Have you ever felt like the room was spinning? And we’re not talking about the one time at the Jimmy Buffet concert. Today, we’re going to discuss vertigo, the unsettling sensation that the objects in your field of vision are moving.
Vertigo and associated conditions affect millions of Americans every year. People experience in different ways and the causes of vertigo are diverse and sometimes physicians are unable to pinpoint an exact cause.
If you have experienced this, vestibular rehab can be helpful. Read ahead to learn more about this condition and how it’s treated.
The Physiology of Balance and Coordination
Some bodily functions are seemingly automatic. We don’t really have to think about keeping our balance until we are losing it.
You have structures within your inner ear that can detect head movements and changes in position. The semicircular canals are tiny tubes that contain hairlike structures suspended in a liquid.
The liquid moves around in the canals when you move and this causes the hairs to move. An extremely specialized nerve ending detects these movements and sends a message to your brain. This message lets feel your body’s position in relation to the ground.
Vertigo and Vertigo-Associated Conditions
Here are some of the most common causes of vertigo but numerous medical conditions and medications can lead to vertigo.
Benign Paroxysmal Positional Vertigo
What do you say we just stick to BPPV for short? Jokes aside, if we break down the name we get a pretty good idea of what it is.
It is a condition characterized by vertigo and uncontrollable eye movements (nystagmus) that occurs following sudden movements of the head and neck (i.e. changes in position). It’s benign because it tends to get better with time.
It is caused by the accumulation of calcium-rich debris within the semicircular canals of the inner ear. This debris results in erratic nerve signaling that causes vertigo.
A paroxysm is a sudden ‘attack’ or episode of something. The symptoms of BPPV tend to come and go, lasting as little as twenty seconds. However, these episodes can be quite severe in some people.
A medical professional can use special maneuvers to aid in the diagnosis of BPPV
A classic example is a Dix-Hallpike maneuver.

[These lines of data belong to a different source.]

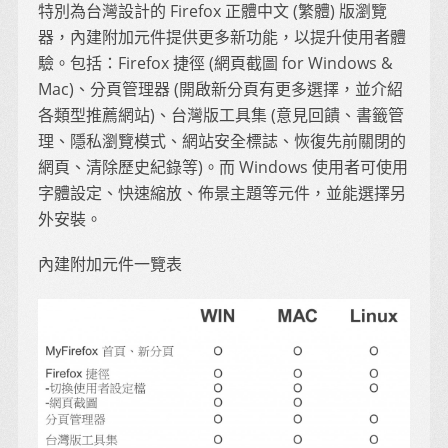
特別為台灣設計的 Firefox 正體中文 (繁體) 版瀏覽
器，內建附加元件提供更多新功能，以提升使用者體
驗。包括：Firefox 捷徑 (網頁截圖 for Windows &
Mac)、分頁管理器 (開啟新分頁有更多選擇，並介紹
各類型推薦網站)、台灣版工具集 (意見回饋、書籤管
理、隱私瀏覽模式、網站安全標誌、恢復先前關閉的
網頁、清除歷史紀錄等)。而 Windows 使用者可使用
字體設定、快速縮放、佈景主題等元件，並能選擇另
外安裝。
內建附加元件一覽表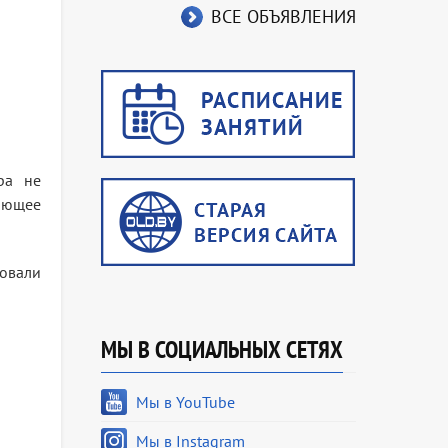
ВСЕ ОБЪЯВЛЕНИЯ
ра не
сающее
овали
МЫ В СОЦИАЛЬНЫХ СЕТЯХ
Мы в YouTube
Мы в Instagram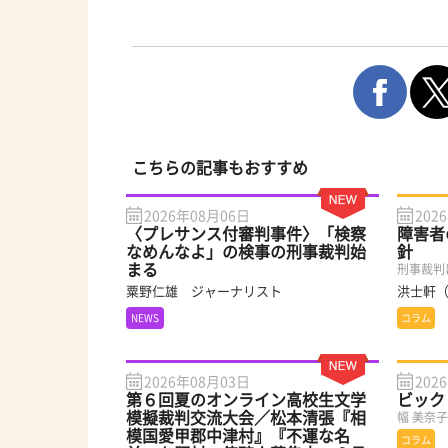
こちらの記事もおすすめ
2026年08月06日
202
〈プレサンス付審判事件〉「検察
障害者
なめんなよ」の検事の刑事裁判始
針
まる
刑事裁判
粟野仁雄 ジャーナリスト
洪士軒
NEWS
コラム
2026年08月03日
202
第６回夏のオンライン高校生文学
ビック
模擬裁判交流大会／松本清張『相
幅 美奈
模国愛甲郡中津村』『不運な名
コラム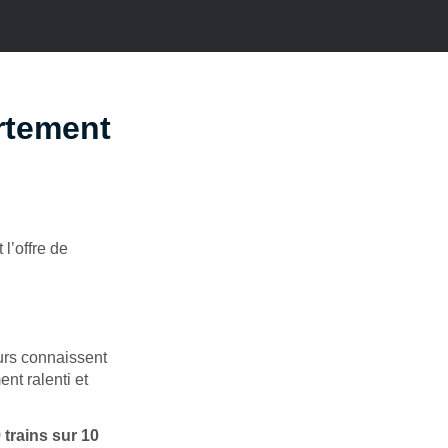
rtement
 l’offre de
rs connaissent
ent ralenti et
 trains sur 10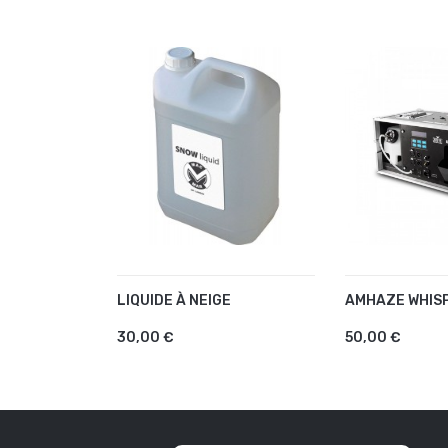
LIQUIDE À NEIGE
AMHAZE WHIS
AJOUTER AU PANIER
AJOUTER A
30,00 €
50,00 €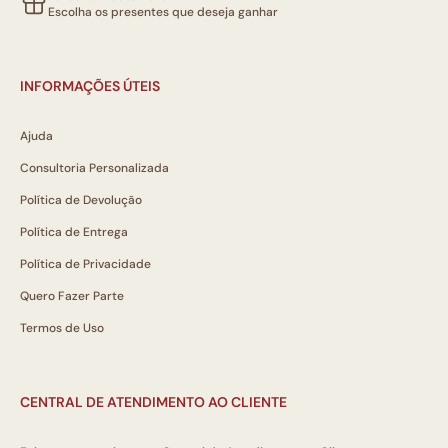
Escolha os presentes que deseja ganhar
INFORMAÇÕES ÚTEIS
Ajuda
Consultoria Personalizada
Política de Devolução
Política de Entrega
Política de Privacidade
Quero Fazer Parte
Termos de Uso
CENTRAL DE ATENDIMENTO AO CLIENTE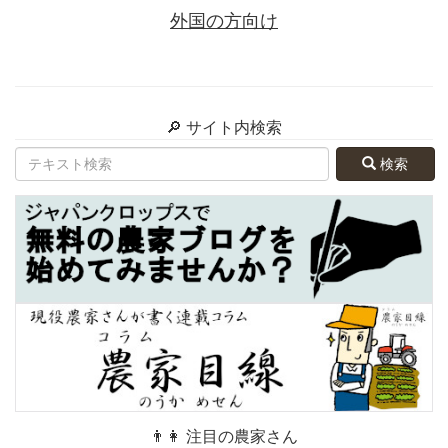
外国の方向け
🔎 サイト内検索
検索
👨👩 注目の農家さん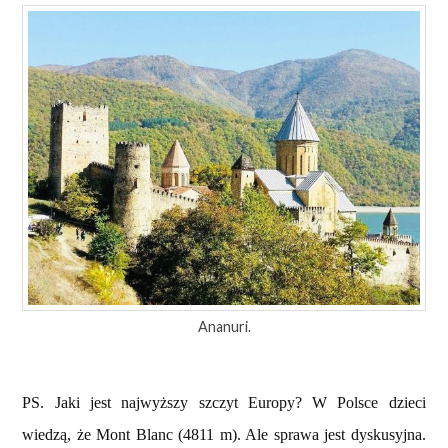
Ananuri.
PS. Jaki jest najwyższy szczyt Europy? W Polsce dzieci
wiedzą, że Mont Blanc (4811 m). Ale sprawa jest dyskusyjna.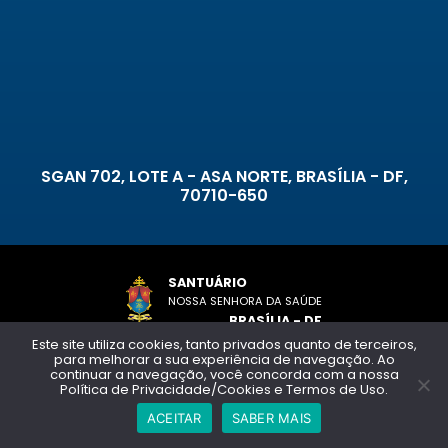
SGAN 702, LOTE A - ASA NORTE, BRASÍLIA - DF,
70710-650
SANTUÁRIO
NOSSA SENHORA DA SAÚDE
BRASÍLIA - DF
Este site utiliza cookies, tanto privados quanto de terceiros,
para melhorar a sua experiência de navegação. Ao
Copyright © 2026 - Todos os direitos reservados
continuar a navegação, você concorda com a nossa
Política de privacidade e termos de uso
Política de Privacidade/Cookies e Termos de Uso.
ACEITAR
SABER MAIS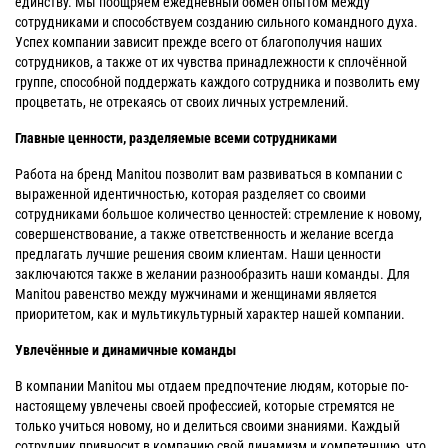
единству. Мы поощряем ежедневный обмен опытом между
сотрудниками и способствуем созданию сильного командного духа.
Успех компании зависит прежде всего от благополучия наших
сотрудников, а также от их чувства принадлежности к сплочённой
группе, способной поддержать каждого сотрудника и позволить ему
процветать, не отрекаясь от своих личных устремлений.
Главные ценности, разделяемые всеми сотрудниками
Работа на бренд Manitou позволит вам развиваться в компании с
выраженной идентичностью, которая разделяет со своими
сотрудниками большое количество ценностей: стремление к новому,
совершенствование, а также ответственность и желание всегда
предлагать лучшие решения своим клиентам. Наши ценности
заключаются также в желании разнообразить наши команды. Для
Manitou равенство между мужчинами и женщинами является
приоритетом, как и мультикультурный характер нашей компании.
Увлечённые и динамичные команды
В компании Manitou мы отдаем предпочтение людям, которые по-
настоящему увлечены своей профессией, которые стремятся не
только учиться новому, но и делиться своими знаниями. Каждый
сотрудник привносит в компанию свой динамизм и компетенцию, что,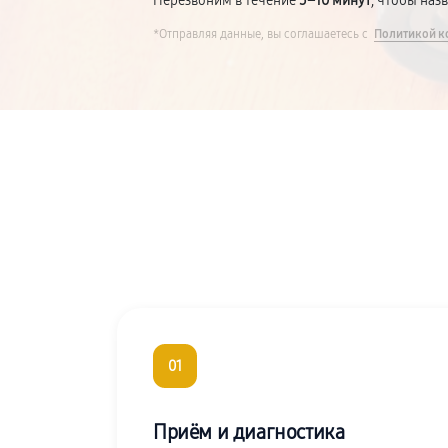
Перезвоним в течение
5–10 минут
, чтобы наз
*Отправляя данные, вы соглашаетесь с
Политикой к
01
Приём и диагностика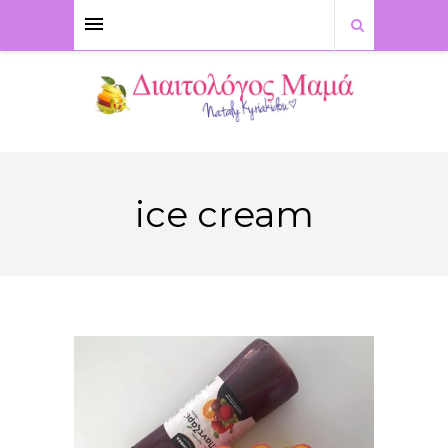
ice cream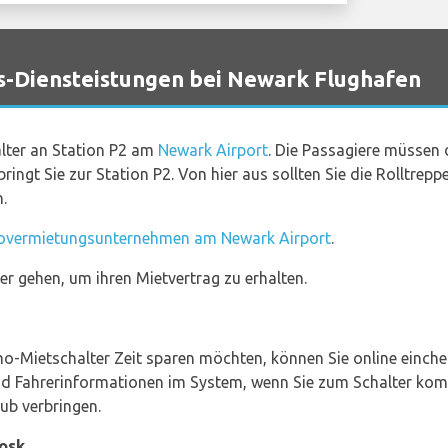
Diensteistungen bei Newark Flughafen
lter an Station P2 am
Newark Airport
. Die Passagiere müssen 
bringt Sie zur Station P2. Von hier aus sollten Sie die Rolltr
n.
overmietungsunternehmen am Newark Airport
.
er gehen, um ihren Mietvertrag zu erhalten.
o-Mietschalter Zeit sparen möchten, können Sie online einche
 und Fahrerinformationen im System, wenn Sie zum Schalter ko
ub verbringen.
iosk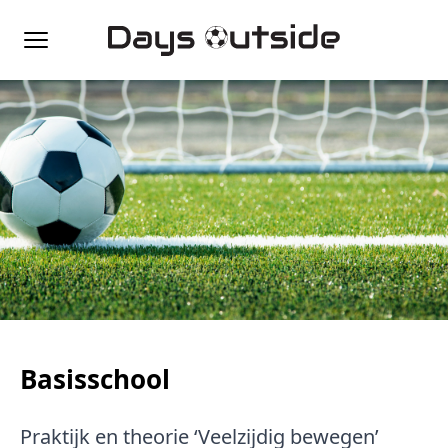
Basisschool
Praktijk en theorie ‘Veelzijdig bewegen’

The examiner carefully but quickly manipulates the patient’s head and neck position. A person with BPPV will immediately experience an episode of vertigo.

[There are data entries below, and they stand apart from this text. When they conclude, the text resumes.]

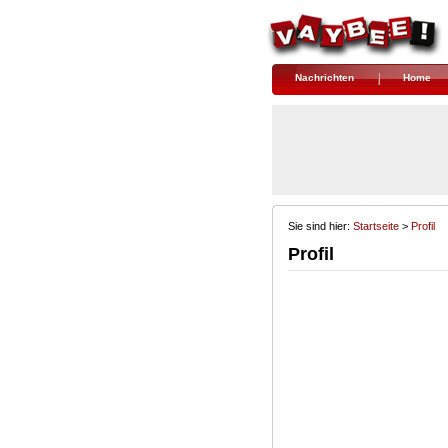
Nachrichten
Home
Sie sind hier:
Startseite
> 
Profil
Profil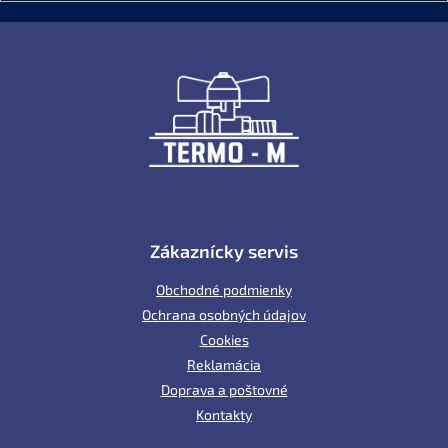
Z
á
p
ä
t
i
e
Zákaznícky servis
Obchodné podmienky
Ochrana osobných údajov
Cookies
Reklamácia
Doprava a poštovné
Kontakty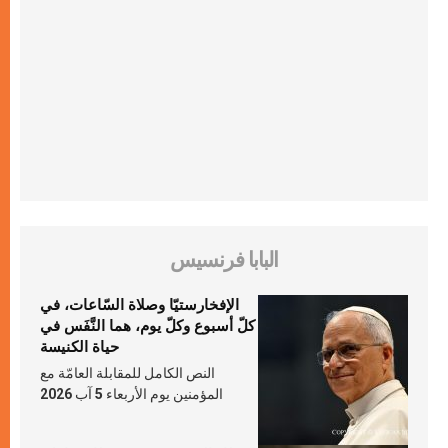
البابا فرنسيس
الإفخارستيّا وصلاة السّاعات، في
كلّ أسبوع وكلّ يوم، هما النَّفَس في
حياة الكنيسة
النص الكامل للمقابلة العامّة مع
المؤمنين يوم الأربعاء 5 آب 2026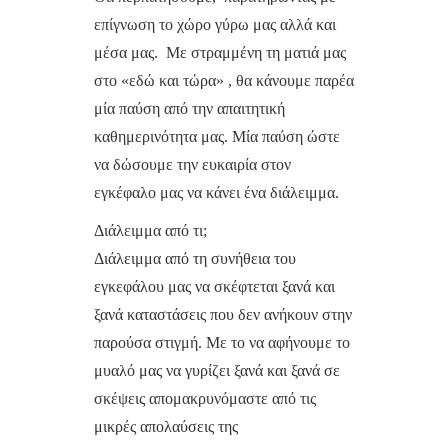
επίγνωση το χώρο γύρω μας αλλά και
μέσα μας. Με στραμμένη τη ματιά μας
στο «εδώ και τώρα» , θα κάνουμε παρέα
μία παύση από την απαιτητική
καθημερινότητα μας. Μία παύση ώστε
να δώσουμε την ευκαιρία στον
εγκέφαλο μας να κάνει ένα διάλειμμα.
Διάλειμμα από τι;
Διάλειμμα από τη συνήθεια του
εγκεφάλου μας να σκέφτεται ξανά και
ξανά καταστάσεις που δεν ανήκουν στην
παρούσα στιγμή. Με το να αφήνουμε το
μυαλό μας να γυρίζει ξανά και ξανά σε
σκέψεις απομακρυνόμαστε από τις
μικρές απολαύσεις της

Fortunately, the treatment of BPPV is simple and highly effective. There are several options for people living with BPPV.
There are several medications you can take, including nausea pills, but they do not treat the cause and have side effects. Surgical options include neurectomy and posterior canal occlusion.
Before you go under the knife, your health care provider will likely perform one of several therapeutic maneuvers. They clear the buildup that causes the symptoms.
Sometimes referred to as vestibular neuronitis, labyrinthitis is a common cause of vertigo. It is often accompanied by nausea, tinnitus (ringing in the ears), and nystagmus.
It tends to be related to infection. Patients often have a recent history of an upper respiratory tract infection
Ménière’s Disease (MD) is a disorder that leads to vertigo, ringing in the ear, and progressive hearing loss. Typically, the symptoms are present only on one side but it may become bilateral overtime.
We aren’t sure of the exact cause but fluid build-up inside the ear canal results in the onset of symptoms. Occasionally, MD can run in the family.
Vestibular Rehabilitation Therapy
There are many different pharmaceutical treatments but they have side effects and they often fail to provide lasting relief.
Vestibular rehabilitation (VR) is a form of specialized physical therapy. It is an effective alternative to medication for many people with vertigo.
How Does VR Work?
The goal of VR is to reduce both the cause and effect of vertigo and other conditions that affect balance and gaze instability.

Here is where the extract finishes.